- Poster presentation
- Open Access
Drotrecogin alfa in patients with severe sepsis: experience from a tertiary care center in North India
© BioMed Central Ltd. 2007
- Published: 22 March 2007
- Early Treatment
- Severe Sepsis
- Hospital Discharge
- Systemic Inflammation
- Organ Dysfunction
Drotrecogin alfa (DA) remains the only approved drug for the specific treatment of severe sepsis. Although it has been in wide clinical usage, there are no data on its use in Indian patients.
Fifty-seven patients with severe sepsis (age 51 ± 15 years, range 20–77 years, male:female 32:25) admitted to the ICU were included. All patients had three or more signs of systemic inflammation with at least two major organ dysfunctions or the presence of ARDS. Demographic, clinical and laboratory profiles at baseline, and during the hospital stay, development of complications, duration of hospital/ICU stay and hospital survival were recorded.

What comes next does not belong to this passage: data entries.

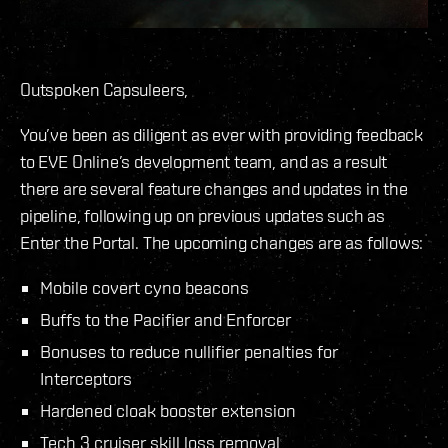
Outspoken Capsuleers,
You’ve been as diligent as ever with providing feedback
to EVE Online’s development team, and as a result
there are several feature changes and updates in the
pipeline, following up on previous updates such as
Enter the Portal. The upcoming changes are as follows:
Mobile covert cyno beacons
Buffs to the Pacifier and Enforcer
Bonuses to reduce nullifier penalties for
Interceptors
Hardened cloak booster extension
Tech 3 cruiser skill loss removal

All management decisions including initiation of DA (24 μ/kg/hour), duration of treatment as well as its discontinuation were the prerogative of the ICU team.

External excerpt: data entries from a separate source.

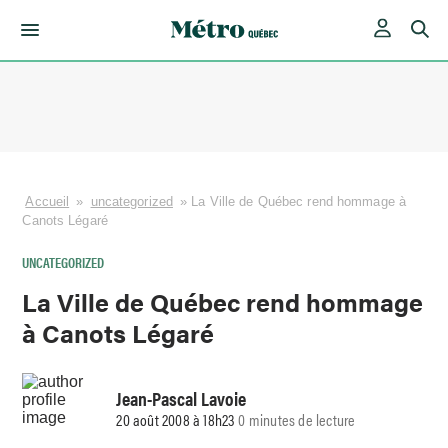
Skip
to
content
Accueil
»
uncategorized
»
La Ville de Québec rend hommage à
Canots Légaré
UNCATEGORIZED
La Ville de Québec rend hommage
à Canots Légaré
Jean-Pascal Lavoie
20 août 2008 à 18h23
0 minutes de lecture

The majority of patients had a confirmed infection (n = 36, 63.2%), with the commonest site of focus being the lung (n = 25, 43.9%) followed by the abdomen (n = 13, 22.8%). A significant number of patients had at least three major organ dysfunctions (n = 37, 64.9%). A large number of patients had an APACHE II score in the range 25–29 (n = 22, 38.6%). Whereas 44 patients (77.2%) were on some kind of vasopressor support, 51 needed ventilatory support (89.5%). A total of 20 patients (35.1%) survived to hospital discharge. Patients received DA for a mean duration of 74.8 ± 26.2 hours (range 25–96 hours) and only 32 patients could complete treatment (56.1%). The outcome was significantly better in patients who could complete therapy (53.1% vs 13.6%, P = 0.001). Major bleeding necessitating discontinuation was seen in four patients (7%) whereas the other 21 patients (36.9%) died before completing 96 hours of therapy. DA was initiated within 48 hours of development of organ dysfunction in the majority of patients (n = 31, 54.4%), and a trend towards better outcome in patients with early treatment was noted although the difference did not reach statistical significance (mortality rate 58% for early treatment vs 73.1% for delayed treatment, P = not significant).
Mortality of patients with severe sepsis remains high despite the introduction of DA. Early institution may be associated with better outcomes. Patients receiving a complete course of treatment have better survival.